Ontem, Temer confirmou Mauricio Quintella Lessa (PR-AL) nos Transportes e convidou o senador tucano Tasso Jereissati (CE), próximo do presidente do PSDB, Aécio Neves, para um cargo no futuro Ministério. Na prática, a estratégia do vice significa dizer que o indicados pelos partidos que ganharam ministérios devem garantir para o futuro governo a totalidade dos votos de seus parlamentar na Câmara dos Deputados e no Senado.

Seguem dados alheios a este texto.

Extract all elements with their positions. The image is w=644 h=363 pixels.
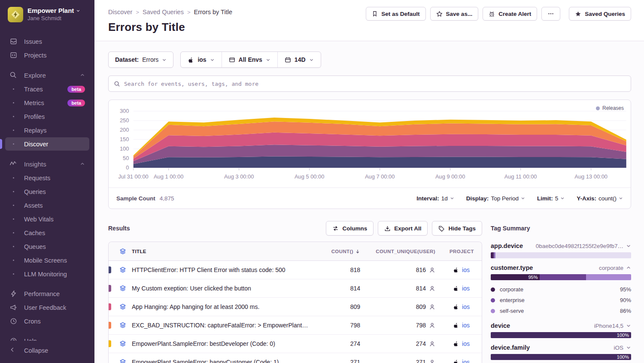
svg-text:Aug 13 00:00: Aug 13 00:00 xyxy=(574,174,608,180)
tag-legend-row[interactable]: enterprise90% xyxy=(491,295,631,306)
project-link[interactable]: ios xyxy=(462,266,470,273)
sidebar-item-mobile-screens[interactable]: Mobile Screens xyxy=(5,254,89,267)
stack-icon[interactable] xyxy=(114,285,132,292)
dataset-selector[interactable]: Dataset: Errors xyxy=(108,51,173,68)
row-title[interactable]: EmpowerPlant.SampleError: happyCustomer … xyxy=(132,359,313,363)
interval-selector[interactable]: Interval:1d xyxy=(416,195,454,202)
row-title[interactable]: HTTPClientError: HTTP Client Error with … xyxy=(132,266,313,273)
search-input[interactable] xyxy=(124,81,626,87)
tag-icon xyxy=(438,225,445,232)
saved-queries-button[interactable]: Saved Queries xyxy=(569,7,631,21)
tag-value-toggle[interactable]: iOS xyxy=(614,345,631,351)
tag-legend-row[interactable]: corporate95% xyxy=(491,284,631,295)
stack-icon[interactable] xyxy=(114,322,132,329)
sidebar-item-queries[interactable]: Queries xyxy=(5,185,89,198)
sidebar-item-help[interactable]: ?Help xyxy=(5,334,89,341)
sidebar-item-replays[interactable]: Replays xyxy=(5,124,89,137)
chevron-down-icon xyxy=(619,196,623,200)
table-row[interactable]: App Hanging: App hanging for at least 20… xyxy=(109,298,482,316)
project-link[interactable]: ios xyxy=(462,340,470,347)
breadcrumb-saved-queries[interactable]: Saved Queries xyxy=(143,9,184,15)
row-count-unique: 814 xyxy=(360,285,435,292)
sidebar-item-requests[interactable]: Requests xyxy=(5,171,89,185)
environment-filter[interactable]: All Envs xyxy=(222,52,277,67)
project-link[interactable]: ios xyxy=(462,359,470,363)
project-link[interactable]: ios xyxy=(462,285,470,292)
y-axis-selector[interactable]: Y-Axis:count() xyxy=(577,195,623,202)
table-row[interactable]: My Custom exeption: User clicked the but… xyxy=(109,279,482,298)
stack-icon[interactable] xyxy=(114,303,132,310)
tag-distribution-bar[interactable]: 100% xyxy=(491,332,631,338)
sidebar-item-projects[interactable]: Projects xyxy=(5,48,89,62)
tag-value-toggle[interactable]: iPhone14,5 xyxy=(594,323,631,329)
tag-value-toggle[interactable]: corporate xyxy=(599,265,631,271)
help-icon: ? xyxy=(9,337,17,341)
create-alert-button[interactable]: Create Alert xyxy=(483,7,537,21)
row-title[interactable]: EmpowerPlant.SampleError: bestDeveloper … xyxy=(132,340,313,347)
column-header-count-unique[interactable]: COUNT_UNIQUE(USER) xyxy=(360,249,435,254)
nav-section-explore[interactable]: Explore xyxy=(5,68,89,82)
collapse-button[interactable]: Collapse xyxy=(0,341,94,363)
series-color-chip xyxy=(109,340,114,347)
nav-group: IssuesProjects xyxy=(0,35,94,62)
column-header-count[interactable]: COUNT() xyxy=(313,249,360,254)
sidebar-item-issues[interactable]: Issues xyxy=(5,35,89,48)
series-color-chip xyxy=(109,303,114,310)
sidebar-item-caches[interactable]: Caches xyxy=(5,226,89,239)
date-range-filter[interactable]: 14D xyxy=(277,52,321,67)
stack-icon[interactable] xyxy=(114,340,132,347)
sidebar-item-crons[interactable]: Crons xyxy=(5,315,89,328)
sidebar-item-metrics[interactable]: Metricsbeta xyxy=(5,96,89,109)
sidebar-item-assets[interactable]: Assets xyxy=(5,199,89,212)
stacked-area-chart[interactable]: 050100150200250300Jul 31 00:00Aug 1 00:0… xyxy=(109,103,631,188)
set-as-default-button[interactable]: Set as Default xyxy=(366,7,425,21)
breadcrumb-discover[interactable]: Discover xyxy=(108,9,132,15)
column-header-project[interactable]: PROJECT xyxy=(435,249,482,254)
sidebar-item-queues[interactable]: Queues xyxy=(5,240,89,253)
sidebar-item-profiles[interactable]: Profiles xyxy=(5,110,89,123)
tag-value-toggle[interactable]: 0baebc0de4982f1255f2e9e9fb7… xyxy=(536,243,631,249)
tag-distribution-bar[interactable]: 100% xyxy=(491,354,631,360)
display-selector[interactable]: Display:Top Period xyxy=(466,195,525,202)
limit-selector[interactable]: Limit:5 xyxy=(537,195,565,202)
column-header-title[interactable]: TITLE xyxy=(132,249,313,254)
user-icon xyxy=(429,322,435,329)
tag-distribution-bar[interactable]: 95% xyxy=(491,274,631,280)
sidebar-item-llm-monitoring[interactable]: LLM Monitoring xyxy=(5,267,89,281)
table-row[interactable]: EXC_BAD_INSTRUCTION: captureFatalError: … xyxy=(109,316,482,335)
sidebar-item-traces[interactable]: Tracesbeta xyxy=(5,82,89,96)
export-all-button[interactable]: Export All xyxy=(378,221,428,236)
project-filter[interactable]: ios xyxy=(181,52,221,67)
stack-icon[interactable] xyxy=(114,359,132,363)
org-logo xyxy=(8,7,23,22)
sidebar-item-performance[interactable]: Performance xyxy=(5,287,89,300)
tag-legend-row[interactable]: self-serve86% xyxy=(491,306,631,316)
sidebar-item-label: Replays xyxy=(24,127,46,134)
row-title[interactable]: App Hanging: App hanging for at least 20… xyxy=(132,303,313,310)
breadcrumb-separator: > xyxy=(136,9,139,15)
project-link[interactable]: ios xyxy=(462,322,470,329)
row-title[interactable]: My Custom exeption: User clicked the but… xyxy=(132,285,313,292)
sidebar-item-web-vitals[interactable]: Web Vitals xyxy=(5,212,89,226)
empower-plant-logo-icon xyxy=(11,10,20,19)
sidebar-item-discover[interactable]: Discover xyxy=(5,137,89,151)
table-row[interactable]: HTTPClientError: HTTP Client Error with … xyxy=(109,261,482,279)
table-row[interactable]: EmpowerPlant.SampleError: bestDeveloper … xyxy=(109,335,482,353)
columns-button[interactable]: Columns xyxy=(326,221,374,236)
stack-icon[interactable] xyxy=(114,266,132,273)
tag-distribution-bar[interactable] xyxy=(491,252,631,258)
chevron-down-icon xyxy=(266,57,270,62)
hide-tags-button[interactable]: Hide Tags xyxy=(432,221,482,236)
bullet-icon xyxy=(9,127,17,134)
nav-group: InsightsRequestsQueriesAssetsWeb VitalsC… xyxy=(0,157,94,281)
project-link[interactable]: ios xyxy=(462,303,470,310)
org-switcher[interactable]: Empower Plant Jane Schmidt xyxy=(0,0,94,27)
more-options-button[interactable] xyxy=(541,7,560,21)
chart-legend[interactable]: Releases xyxy=(596,105,624,111)
bullet-icon xyxy=(9,188,17,196)
save-as-button[interactable]: Save as... xyxy=(430,7,479,21)
table-row[interactable]: EmpowerPlant.SampleError: happyCustomer … xyxy=(109,353,482,363)
nav-section-insights[interactable]: Insights xyxy=(5,157,89,171)
row-title[interactable]: EXC_BAD_INSTRUCTION: captureFatalError: … xyxy=(132,322,313,329)
sidebar-item-user-feedback[interactable]: User Feedback xyxy=(5,301,89,314)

Com o afastamento pelo Supremo Tribunal Federal (STF) de Eduardo Cunha (PMDB-RJ) da presidência da Câmara, Temer avalia que precisa formar uma base sólida para enfrentar os primeiros dias de governo. Em visita a Cabrobó (PE), a presidente Dilma Rousseff afirmou que seus adversários querem afastá-la do cargo “porque querem esconder tudo embaixo do tapete”, numa referência à Operação Lava Jato, que tem o PMDB como alvos.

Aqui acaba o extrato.